Fwd: [At-Large] Strange Bedfellows
ajp at GLOCOM.AC.JP
Tue Jan 8 15:12:39 CET 2008
Milton, thanks for the answer.
Not an issue I've managed to get very excited
about. For a user wanting to buy a
meaningful/useful name, well... they aren't the
ones involved here (those are already parked.)
But I don't see the benefit argument -- If I make
a mistake when paying for a $9 ($10, $20) item.
Tough. Not as if registering a name doesn't give
you a few chances before clicking "pay". That it
was not part of any policy development process or
discussion also makes it weak (a few DNSO or GNSO
folk sitting around thinking "this would be nice,
let's tag it on some policy process" is not good.)
I'd suggest removing the AGP because it's bad
policy and bad policy process. But won't get very
upset either way.
OK to forward your reply to the At Large list?

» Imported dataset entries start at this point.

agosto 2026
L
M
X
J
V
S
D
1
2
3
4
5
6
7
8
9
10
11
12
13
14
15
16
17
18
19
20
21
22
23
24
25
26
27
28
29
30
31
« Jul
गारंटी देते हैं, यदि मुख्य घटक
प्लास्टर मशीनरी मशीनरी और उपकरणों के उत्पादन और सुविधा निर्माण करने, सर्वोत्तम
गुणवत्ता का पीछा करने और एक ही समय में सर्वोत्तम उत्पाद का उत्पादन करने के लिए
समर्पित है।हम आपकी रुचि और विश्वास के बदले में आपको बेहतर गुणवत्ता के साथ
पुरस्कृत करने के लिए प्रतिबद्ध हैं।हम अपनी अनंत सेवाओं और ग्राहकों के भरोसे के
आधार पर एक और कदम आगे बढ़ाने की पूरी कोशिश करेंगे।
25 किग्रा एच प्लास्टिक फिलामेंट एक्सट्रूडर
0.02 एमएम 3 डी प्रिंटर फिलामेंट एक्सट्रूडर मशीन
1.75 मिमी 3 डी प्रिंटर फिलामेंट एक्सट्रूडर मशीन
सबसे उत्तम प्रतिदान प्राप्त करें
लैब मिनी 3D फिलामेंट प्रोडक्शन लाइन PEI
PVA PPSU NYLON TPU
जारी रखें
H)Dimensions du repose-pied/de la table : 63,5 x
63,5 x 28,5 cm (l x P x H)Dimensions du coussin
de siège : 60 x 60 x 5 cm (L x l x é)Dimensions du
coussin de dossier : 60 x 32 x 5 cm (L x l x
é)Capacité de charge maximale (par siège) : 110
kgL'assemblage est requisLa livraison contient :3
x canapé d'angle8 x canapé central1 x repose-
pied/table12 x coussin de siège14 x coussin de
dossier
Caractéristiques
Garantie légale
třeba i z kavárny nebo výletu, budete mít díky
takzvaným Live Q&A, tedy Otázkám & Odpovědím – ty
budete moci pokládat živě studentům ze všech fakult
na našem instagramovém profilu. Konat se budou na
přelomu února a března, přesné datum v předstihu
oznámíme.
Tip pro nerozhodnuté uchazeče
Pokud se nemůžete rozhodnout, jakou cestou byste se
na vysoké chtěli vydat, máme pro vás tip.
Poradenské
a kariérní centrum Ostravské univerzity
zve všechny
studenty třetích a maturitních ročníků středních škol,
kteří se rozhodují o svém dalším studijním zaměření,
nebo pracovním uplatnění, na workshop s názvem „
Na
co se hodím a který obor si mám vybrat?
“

At 5:18 AM -0500 1/8/08, Milton L Mueller wrote:
>Was Evan at the ALAC-NCUC meeting where we discussed this at some
>length? Has he read our complete comments? (Can't blame him if the
>answer is no, because there are so many rounds of comments at different
>times and in different places that it would be easy to miss. Robin, can
>you dig them up?)
>First, I would recommend informing him that someone who disagrees with
>his particular position is not necessarily unconcerned about the public
>interest. Indeed, one reason we were unwilling to jump on the anti-AGP
>bandwagon was precisely that we saw only a few special interests for it
>and not a big public interest rationale. On the whole, the issue affects
>noncommercial registrants and the general public hardly at all.

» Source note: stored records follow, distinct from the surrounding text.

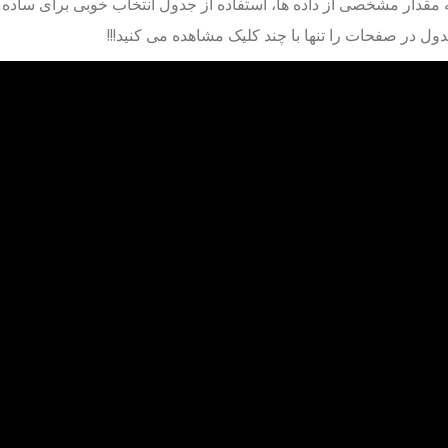
ه مقدار مشخصی از داده ها، استفاده از جدول انتخاب خوبی برای ساده 
دول در صفحات را تنها با چند کلیک مشاهده می کنید!!!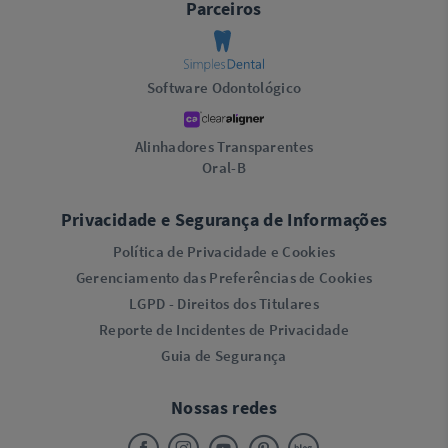
Parceiros
Software Odontológico
Alinhadores Transparentes
Oral-B
Privacidade e Segurança de Informações
Política de Privacidade e Cookies
Gerenciamento das Preferências de Cookies
LGPD - Direitos dos Titulares
Reporte de Incidentes de Privacidade
Guia de Segurança
Nossas redes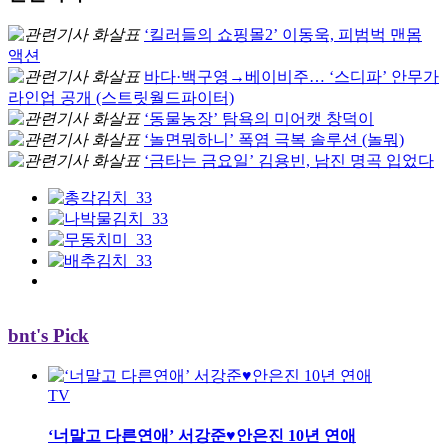
‘킬러들의 쇼핑몰2’ 이동욱, 피범벅 맨몸
액션
바다·백구영→베이비주… ‘스디파’ 안무가
라인업 공개 (스트릿월드파이터)
‘동물농장’ 탐욕의 미어캣 창덕이
‘놀면뭐하니’ 폭염 극복 솔루션 (놀뭐)
‘금타는 금요일’ 김용빈, 남진 명곡 입었다
bnt's Pick
TV
‘너말고 다른연애’ 서강준♥안은진 10년 연애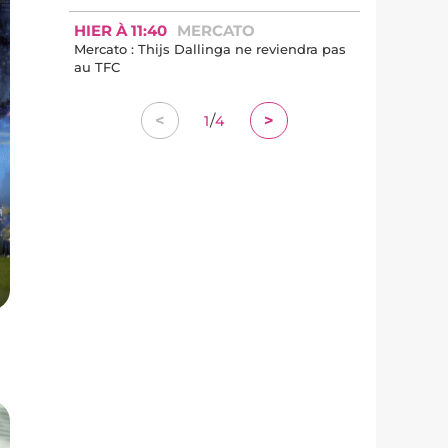
HIER À 11:40
MERCATO
Mercato : Thijs Dallinga ne reviendra pas
au TFC
/
<
>
1
4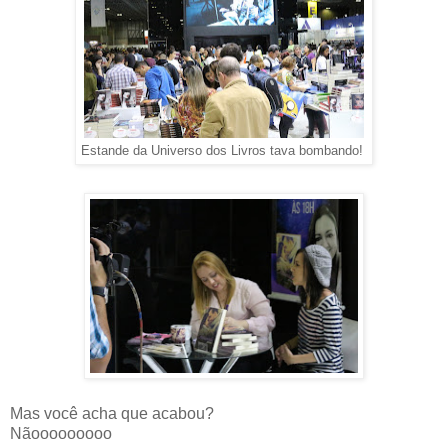
Estande da Universo dos Livros tava bombando!
Mas você acha que acabou?
Nãooooooooo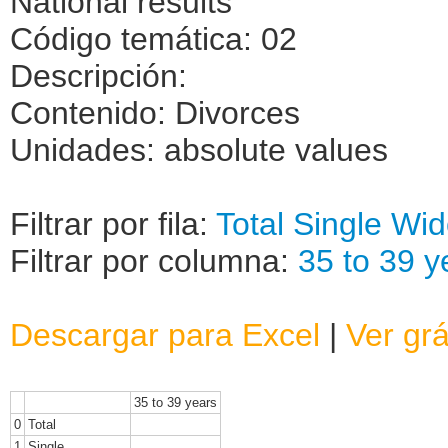
National results
Código temática: 02
Descripción:
Contenido: Divorces
Unidades: absolute values
Filtrar por fila:
Total
Single
Wid
Filtrar por columna:
35 to 39 y
Descargar para Excel
|
Ver grá
35 to 39 years
0
Total
1
Single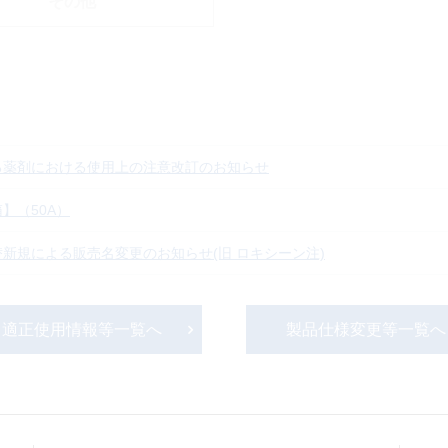
その他
る薬剤における使用上の注意改訂のお知らせ
】（50A）
新規による販売名変更のお知らせ(旧 ロキシーン注)
適正使用情報等一覧へ
製品仕様変更等一覧へ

>Further, his grasp of the political and economic interests seems a bit
>shaky. In our experience, it has been the registries (aside from
>VeriSign) and in particular Afilias-associated registries who were
>screaming most loudly about AGP. Some registries have complained about
>the cost of handling all the traffic associated with short-term
>registrations. This is a valid argument, but it was quickly and
>adequately addressed by imposing fees (as PIR did). If the registries
>have stopped supporting elimination of AGP, it is probably because the
>imposition of "re-stocking fees" addresses the infrastructure burden
>problem more than adequately.
>He should not be surprised about the Business constituency position,
>because they are all about regulating the domain name market as strongly
>as possible to protect trademarks. Many businesses see domainers as
>contributing to typosquatting. So they are more than happy to eliminate
>business opportunities for small speculators, regardless of whether
>there are other ways to eliminate typosquatting (there are), just as
>they would be more than happy to eliminate all new TLDs in order to
>The "possible" benefit of ADP to registrants is the one that originally
>motivated creating it: providing a cost-free way to correct mistakes.

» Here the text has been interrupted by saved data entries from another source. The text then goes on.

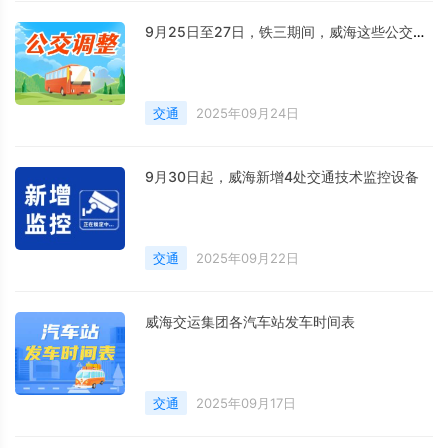
9月25日至27日，铁三期间，威海这些公交线路调整
交通
2025年09月24日
9月30日起，威海新增4处交通技术监控设备
交通
2025年09月22日
威海交运集团各汽车站发车时间表
交通
2025年09月17日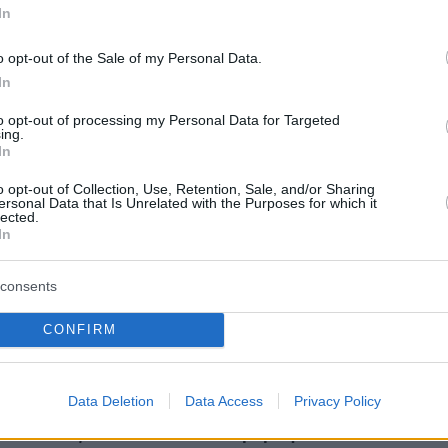
ε και τους τρεις για την πολύτιμη προσφορά
In
μάδα μας και τους ευχόμαστε κάθε επιτυχία
o opt-out of the Sale of my Personal Data.
ικά τους βήματα».
In
to opt-out of processing my Personal Data for Targeted
protothema.gr στο Google News
ing.
το
και μάθετε πρώτοι
In
εις
o opt-out of Collection, Use, Retention, Sale, and/or Sharing
Ειδήσεις
ersonal Data that Is Unrelated with the Purposes for which it
 τελευταίες
από την Ελλάδα και τον Κόσμο, τη
lected.
Protothema.gr
μβαίνουν, στο
In
consents
Ειδήσεις
Δημοφιλή
Σχολιασμέν
ΗΣΕΩΝ
CONFIRM
άκρως ιδιωτικό πάρτι στην αγγλική
χει μόνο το κρέας –
εξοχή
Data Deletion
Data Access
Privacy Policy
φρούτα με πρωτεΐνη
πριν 29 λεπτά
ο πιάτο σας
Σε αυτή τη χώρα όλα τα νέα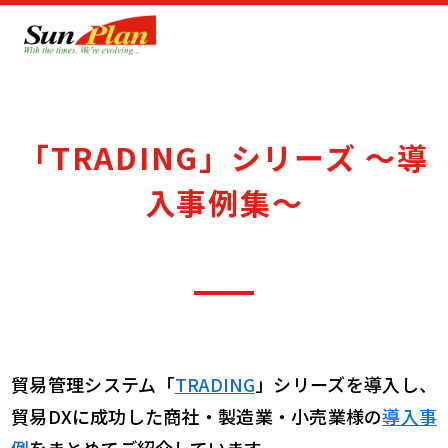
「TRADING」シリーズ ～導
入事例集～
貿易管理システム「
TRADING
」シリーズを導入し、
貿易DXに成功した商社・製造業・小売業様の
導入事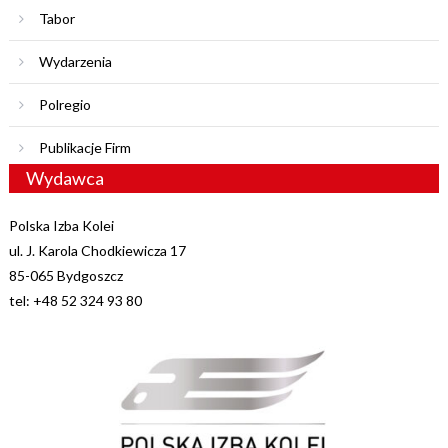
Tabor
Wydarzenia
Polregio
Publikacje Firm
Wydawca
Polska Izba Kolei
ul. J. Karola Chodkiewicza 17
85-065 Bydgoszcz
tel: +48 52 324 93 80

>Our take on this issue is that the attack on AGP is basically an attack
>on domainers; i.e., on making a business out of pay per click based on
>popular domain names. We don't view domaining per se as a problem. As
>I've said (and this may be not shared by some on the list) we are the
>non-commercial constituency not the "anti-commercial" constituency. If
>the problems of typosquatting are addressed by litigation (and they have
>been) and the problems of registry infrastructure burden are addressed
>by the fees, we just don't see the point of eliminating AGP altogether,
>what does it accomplish that serves the public interest?